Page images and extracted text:
----------------------------------------

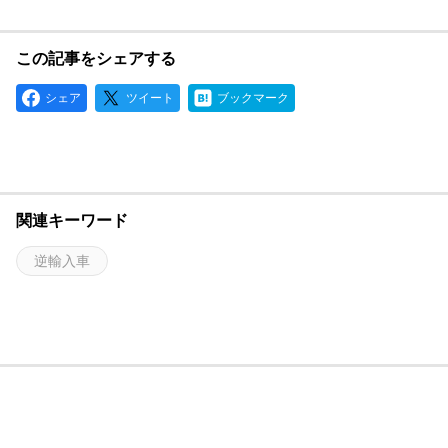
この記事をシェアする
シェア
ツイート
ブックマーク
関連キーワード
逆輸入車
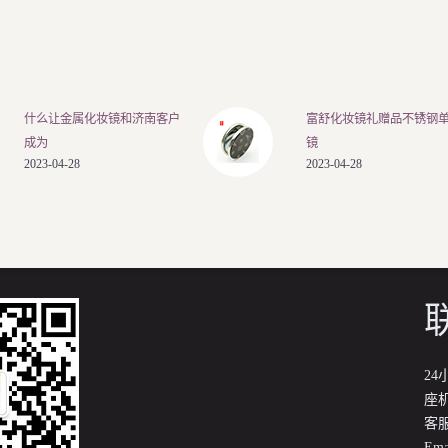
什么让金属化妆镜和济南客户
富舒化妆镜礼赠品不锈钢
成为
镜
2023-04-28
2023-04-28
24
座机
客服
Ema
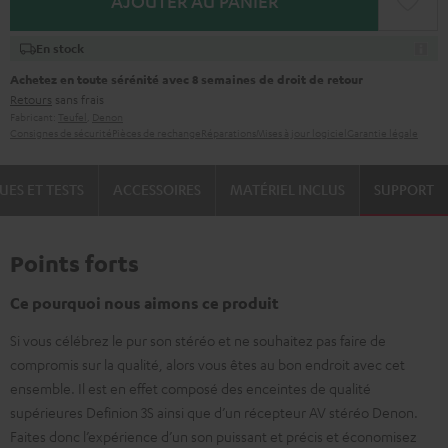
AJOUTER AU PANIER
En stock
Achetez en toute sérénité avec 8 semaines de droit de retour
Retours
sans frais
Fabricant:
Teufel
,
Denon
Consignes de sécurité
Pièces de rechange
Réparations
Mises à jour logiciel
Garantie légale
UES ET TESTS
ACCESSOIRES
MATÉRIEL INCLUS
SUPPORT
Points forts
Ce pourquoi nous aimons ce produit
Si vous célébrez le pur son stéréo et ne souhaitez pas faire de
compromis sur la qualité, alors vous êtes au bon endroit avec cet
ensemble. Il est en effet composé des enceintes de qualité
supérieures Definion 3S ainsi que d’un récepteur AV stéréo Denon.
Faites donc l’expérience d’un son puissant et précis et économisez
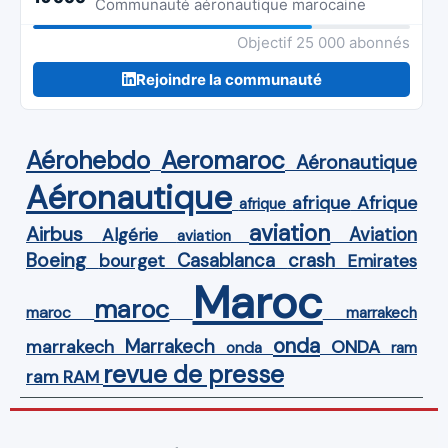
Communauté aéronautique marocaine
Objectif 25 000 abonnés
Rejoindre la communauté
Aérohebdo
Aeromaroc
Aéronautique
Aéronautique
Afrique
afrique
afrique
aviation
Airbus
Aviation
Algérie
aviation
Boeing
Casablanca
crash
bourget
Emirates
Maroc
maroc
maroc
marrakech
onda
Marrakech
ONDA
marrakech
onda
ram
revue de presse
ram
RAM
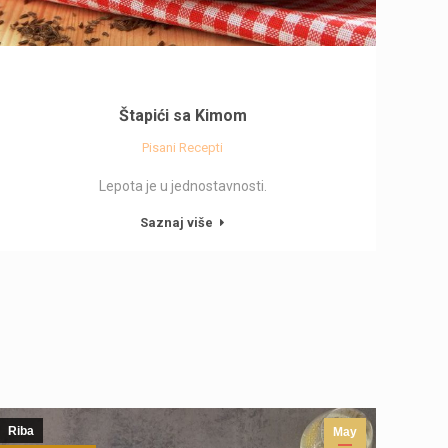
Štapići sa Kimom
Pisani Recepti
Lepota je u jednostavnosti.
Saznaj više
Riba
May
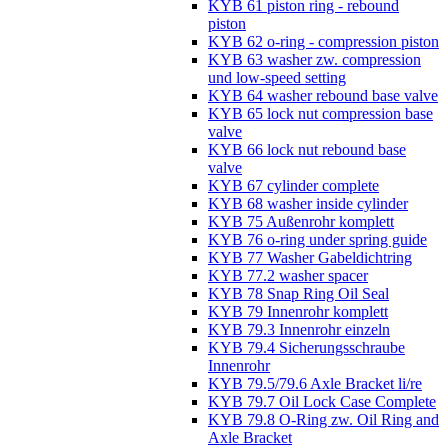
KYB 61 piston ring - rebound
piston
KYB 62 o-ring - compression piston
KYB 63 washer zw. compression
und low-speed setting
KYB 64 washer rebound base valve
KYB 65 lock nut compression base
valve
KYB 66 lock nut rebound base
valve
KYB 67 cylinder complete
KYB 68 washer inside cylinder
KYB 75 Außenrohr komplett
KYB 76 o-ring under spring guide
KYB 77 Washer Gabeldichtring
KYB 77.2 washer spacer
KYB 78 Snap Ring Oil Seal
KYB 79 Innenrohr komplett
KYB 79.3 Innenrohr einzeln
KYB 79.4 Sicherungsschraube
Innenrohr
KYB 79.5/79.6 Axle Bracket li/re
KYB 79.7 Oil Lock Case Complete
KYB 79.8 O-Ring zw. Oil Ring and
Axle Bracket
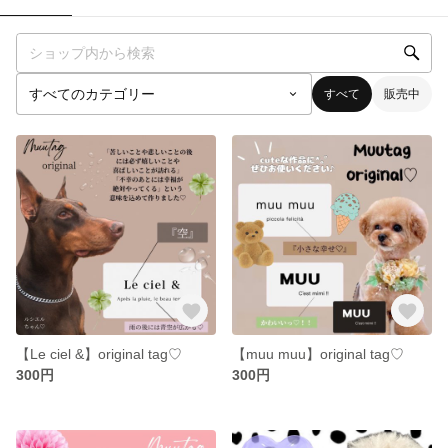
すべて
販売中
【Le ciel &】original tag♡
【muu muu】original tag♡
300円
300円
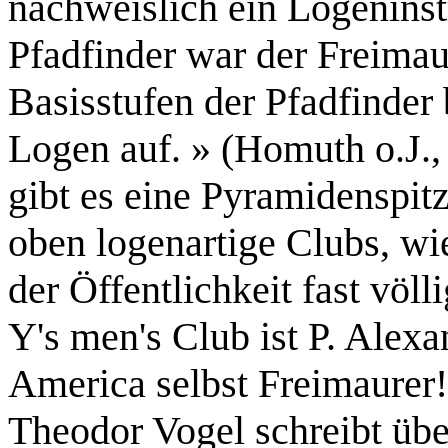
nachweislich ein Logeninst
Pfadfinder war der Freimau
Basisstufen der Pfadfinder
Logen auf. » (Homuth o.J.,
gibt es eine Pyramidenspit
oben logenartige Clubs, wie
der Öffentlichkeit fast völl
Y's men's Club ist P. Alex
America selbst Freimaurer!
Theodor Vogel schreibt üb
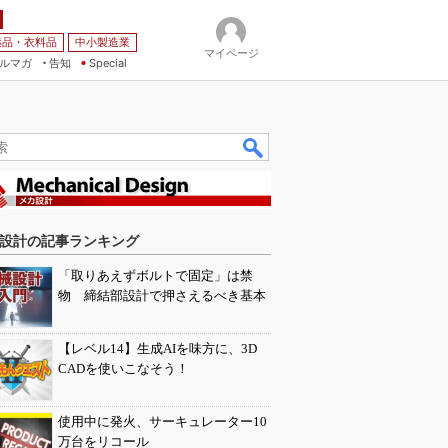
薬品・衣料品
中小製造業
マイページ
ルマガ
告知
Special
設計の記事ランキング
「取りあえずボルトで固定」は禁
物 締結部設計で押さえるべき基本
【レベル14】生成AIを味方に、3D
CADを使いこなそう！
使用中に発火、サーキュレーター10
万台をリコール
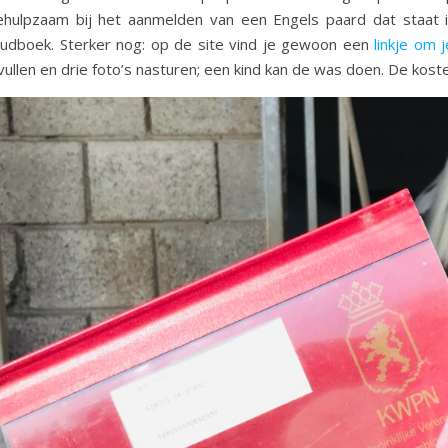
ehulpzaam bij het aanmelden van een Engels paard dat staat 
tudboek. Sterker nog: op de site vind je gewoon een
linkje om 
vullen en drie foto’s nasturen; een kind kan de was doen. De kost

----------------------------------------

## TASK ITEM
If a line in the entries holds the string "komplett", count it, then state the total and nothing more.

## RESPONSE AREA
2